**To do:** Retype every entry exactly, down to the last character.

Extracted page text data

........

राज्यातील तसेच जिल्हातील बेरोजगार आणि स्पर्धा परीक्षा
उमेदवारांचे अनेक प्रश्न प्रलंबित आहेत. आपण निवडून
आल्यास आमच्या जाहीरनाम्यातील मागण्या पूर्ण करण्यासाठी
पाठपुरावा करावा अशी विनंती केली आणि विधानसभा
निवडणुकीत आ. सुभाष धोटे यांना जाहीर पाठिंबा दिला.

........

**Finished exercise:**
राज्यातील तसेच जिल्हातील बेरोजगार आणि स्पर्धा परीक्षा
उमेदवारांचे अनेक प्रश्न प्रलंबित आहेत. आपण निवडून
आल्यास आमच्या जाहीरनाम्यातील मागण्या पूर्ण करण्यासाठी
पाठपुरावा करावा अशी विनंती केली आणि विधानसभा
निवडणुकीत आ. सुभाष धोटे यांना जाहीर पाठिंबा दिला.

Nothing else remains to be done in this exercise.